The Social Security Administration raises benefits every year to bring them up to speed with inflation. The boost is calculated using the average inflation rate in the third quarter (July, August and September) with an index called the CPI-W — but that could change as progressive legislators push for a switch to an experimental index they argue is more accurate.

The CPI-W tracks monthly changes in goods and services for urban wage earners and clerical workers, representing about 32% of the U.S. population. Using this measure, Social Security recipients saw a historic 8.7% COLA increase for 2023 thanks to surging costs on everyday goods and services recorded by the index. As prices cool, next year’s COLA is expected to be much lower.

In response to the waning purchasing power of Social Security payments, which average around $1,800 a month for retired workers, two bills have been introduced by Democratic lawmakers: the 2023 Fair COLA for Seniors Act and the Social Security Expansion Act. Both include proposals to calculate the COLA using the CPI-E, a different metric that measures price changes specifically based on the spending patterns of Americans 62 years old and over.

According to sponsors of the bills, the CPI-E more closely tracks the expenses of older people by taking expenses like prescription drugs into account.

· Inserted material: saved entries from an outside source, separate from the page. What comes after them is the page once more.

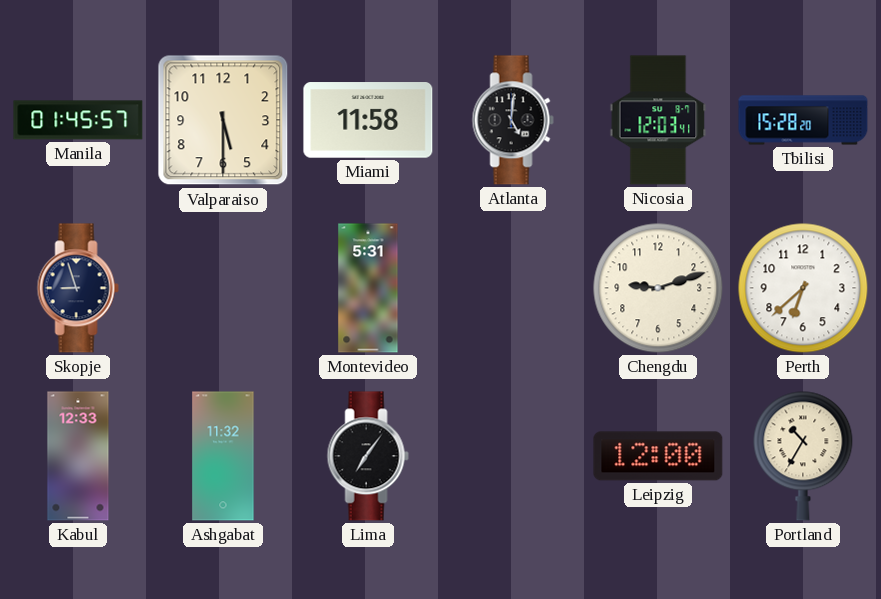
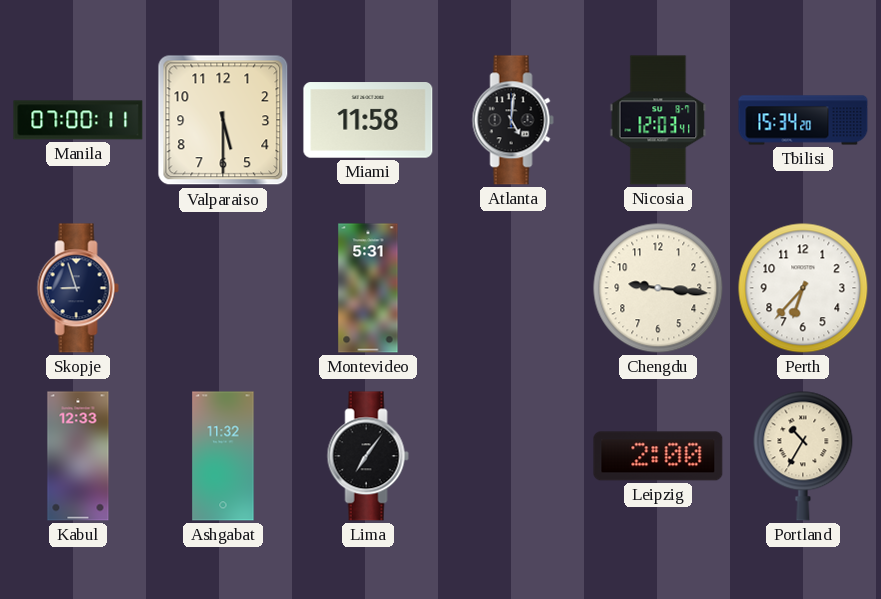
Manila: 01:45 -> 07:00
Tbilisi: 15:28 -> 15:34
Chengdu: 9:12 -> 9:16
Perth: 6:38 -> 6:37
Leipzig: 12:00 -> 2:00
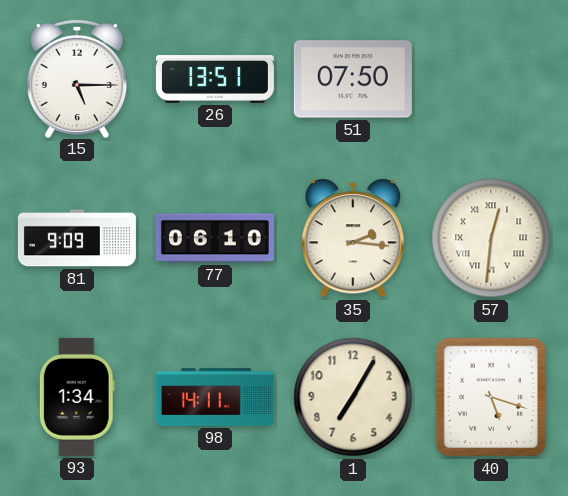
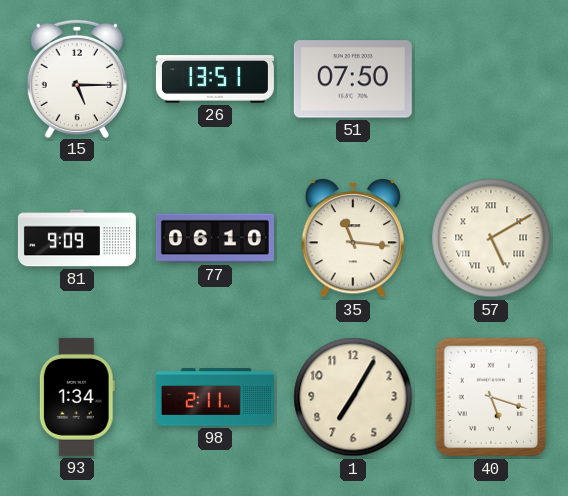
35: 2:16 -> 11:16
57: 12:31 -> 5:10
98: 14:11 -> 2:11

"Using a COLA that actually reflects how retirees spend their money — especially in health care — is a no-brainer that will increase benefits and make Social Security work better for the people it serves," Rep. John Garamendi, D-Calif., said in a news release earlier this year.

Is the CPI-E a better way to calculate the COLA?

At first glance, changing the index used to calculate the COLA may seem like an obvious fix. Why wouldn’t the government shift to a measure of inflation that takes older people’s true expenses into account, increases their monthly benefits and effectively strengthens the public safety net?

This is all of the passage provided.